ROANOKE TIMES 
                      Copyright (c) 1996, Roanoke Times

DATE: Monday, January 29, 1996               TAG: 9601290072
SECTION: SPORTS                   PAGE: B-6  EDITION: METRO 
DATELINE: CLAUDVILLE
SOURCE: BILL COCHRAN OUTDOOR EDITOR 


NO ORDINARY HUNT

You get the feeling this hunt is going to be different - really different - when your host, Johnny Lambert, shows up at your lodging door at 8:30 a.m. wearing a tweed jacket and tie.

You greet him in brier-lashed brush pants, a Woolrich shirt and a camouflage cap bearing the name ``Southern Outdoors'' in blaze orange.

Was this to be a bird hunt or a bank meeting?

Welcome to a chunk of Germany or England or Scotland located in the ridges and hollows of Patrick County. It is called Primland Hunting Reserve, and, as its own advertisements say, it may be ``the best-kept secret in the U.S.''

Primland isn't your typical 140-acre, river-bottom shooting preserve. Maybe it isn't bigger than Rhode Island, but it is huge - 14,000 acres - and it is mountainous, ranging from 1,500 to 3,000 feet above sea level in elevation. What's more, its access is limited by elaborate security gates.

``You could hunt two weeks here and not hunt the same field,'' Lambert said.

That is, if you could afford to stay that long. Half-day, upland-style bird hunts for pheasants, quail or chukar cost $249. Half-day duck hunts are $275.

But the novelty of the resort, where the really big bucks are spent, is European-style, driven pheasant shoots. Primland's price list doesn't include the fee for these, saying only ``call for prices.''

If you have to ask, chances are you can't afford one. This isn't for the masses. In fact, it is the sport of kings - literally.

Driven pheasant hunts are a product of Europe, where there is a tradition of gentleman sportsmen gathering on vast estates and having commoners beat the brush to drive pheasants within their range. The sky can darken with the wings of game, and targets can cross the horizon so quickly that shooters often use two guns. Loaders stand beside them to keep the hot-barreled firearms stuffed with ammo.

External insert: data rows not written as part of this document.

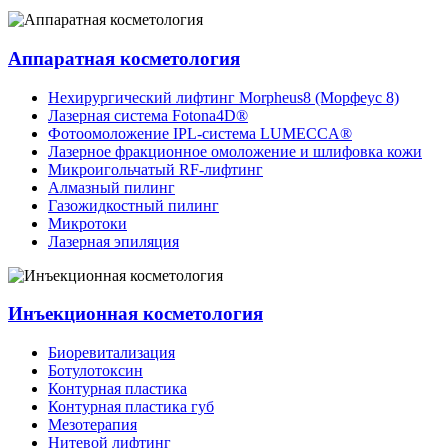
Аппаратная косметология
Нехирургический лифтинг Morpheus8 (Морфеус 8)
Лазерная система Fotona4D®
Фотоомоложение IPL-система LUMECCA®
Лазерное фракционное омоложение и шлифовка кожи
Микроигольчатый RF-лифтинг
Алмазный пилинг
Газожидкостный пилинг
Микротоки
Лазерная эпиляция
Инъекционная косметология
Биоревитализация
Ботулотоксин
Контурная пластика
Контурная пластика губ
Мезотерапия
Нитевой лифтинг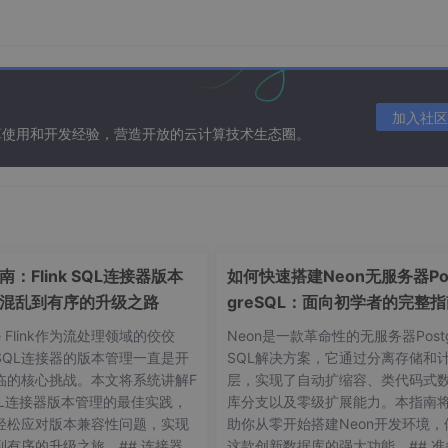
加入社区
算使用和开发经验，营造开放的云计算技术生态圈。
：Flink SQL连接器版本
如何快速搭建Neon无服务器Po
混乱到有序的升级之路
greSQL：面向初学者的完整
he Flink作为流处理领域的佼佼
Neon是一款革命性的无服务器Postg
SQL连接器的版本管理一直是开
SQL解决方案，它通过分离存储和
临的核心挑战。本文将系统讲解F
层，实现了自动扩缩容、类代码式
 SQL连接器版本管理的最佳实践，
库分支以及零级扩展能力。本指南
轻松应对版本兼容性问题，实现
助你从零开始搭建Neon开发环境，
到有序的升级之旅。## 连接器版
这款创新数据库的强大功能。## 准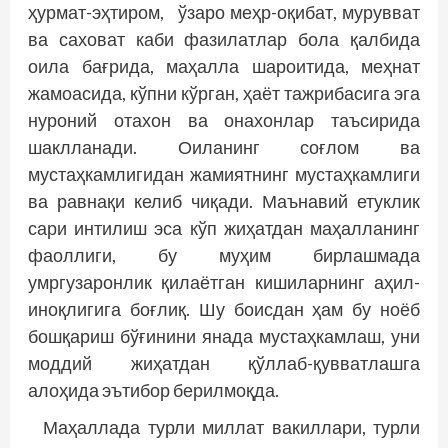
ҳурмат-эҳтиром, ўзаро меҳр-оқибат, мурувват
ва саховат каби фазилатлар бола қалбида
оила бағрида, маҳалла шароитида, меҳнат
жамоасида, кўпни кўрган, ҳаёт тажрибасига эга
нуроний отахон ва онахонлар таъсирида
шаклланади. Оиланинг соғлом ва
мустаҳкамлигидан жамиятнинг мустаҳкамлиги
ва равнақи келиб чиқади. Маънавий етуклик
сари интилиш эса кўп жиҳатдан маҳалланинг
фаоллиги, бу муҳим бирлашмада
умргузаронлик қилаётган кишиларнинг аҳил-
иноқлигига боғлиқ. Шу боисдан ҳам бу ноёб
бошқариш бўғинини янада мустаҳкамлаш, уни
моддий жиҳатдан қўллаб-қувватлашга
алоҳида эътибор берилмоқда.
Маҳаллада турли миллат вакиллари, турли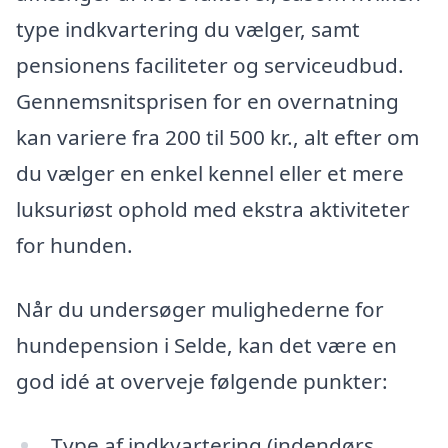
type indkvartering du vælger, samt
pensionens faciliteter og serviceudbud.
Gennemsnitsprisen for en overnatning
kan variere fra 200 til 500 kr., alt efter om
du vælger en enkel kennel eller et mere
luksuriøst ophold med ekstra aktiviteter
for hunden.
Når du undersøger mulighederne for
hundepension i Selde, kan det være en
god idé at overveje følgende punkter:
Type af indkvartering (indendørs,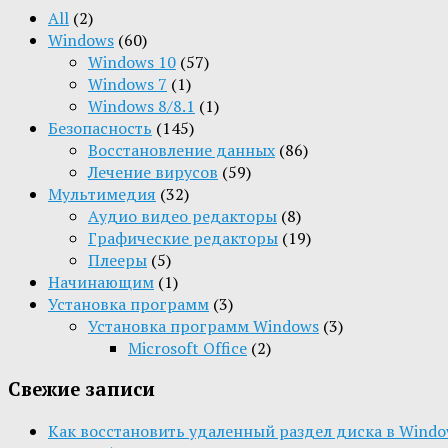
All
(2)
Windows
(60)
Windows 10
(57)
Windows 7
(1)
Windows 8/8.1
(1)
Безопасность
(145)
Восстановление данных
(86)
Лечение вирусов
(59)
Мультимедия
(32)
Aудио видео редакторы
(8)
Графические редакторы
(19)
Плееры
(5)
Начинающим
(1)
Установка программ
(3)
Установка программ Windows
(3)
Microsoft Office
(2)
Свежие записи
Как восстановить удаленный раздел диска в Window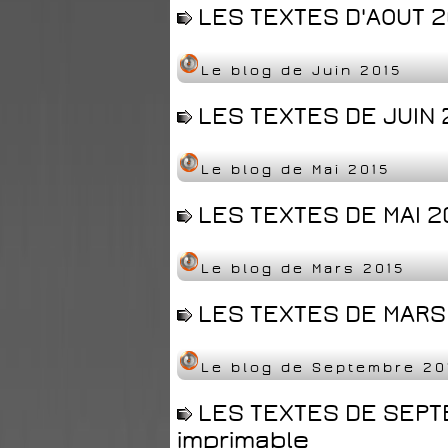
LES TEXTES D'AOUT 2
Le blog de Juin 2015
LES TEXTES DE JUIN 
Le blog de Mai 2015
LES TEXTES DE MAI 2
Le blog de Mars 2015
LES TEXTES DE MARS 
Le blog de Septembre 20
LES TEXTES DE SEPTE
imprimable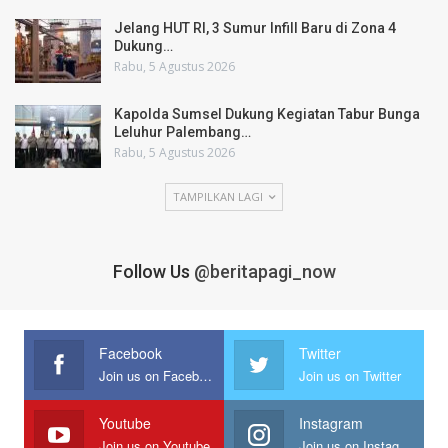
Jelang HUT RI, 3 Sumur Infill Baru di Zona 4
Dukung…
Rabu, 5 Agustus 2026
Kapolda Sumsel Dukung Kegiatan Tabur Bunga
Leluhur Palembang…
Rabu, 5 Agustus 2026
TAMPILKAN LAGI
Follow Us
@beritapagi_now
Facebook
Twitter
Join us on Facebook
Join us on Twitter
Youtube
Instagram
Join us on Youtube
Join us on Instagram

``It really was a sport of the kings and the wealthy,'' Lambert said. ``I guess you could say that today.''

You could.

A driven pheasant shoot at Primland is a three-day event for eight people, with a 1,200-bird limit. The cost: $6,749.

``Apiece,'' Lambert adds.

That comes to $53,992.

The shoots are garnished with numerous amenities: fine lodging, excellent meals, loaders at your side, well-trained retrieving dogs, someone to open those big, electronic gates for you, a bird-cleaning service. Then, there is Lambert, who works hard to bring it all off under natural conditions, and with the kind of hospitality that makes shooters feel welcome and safe.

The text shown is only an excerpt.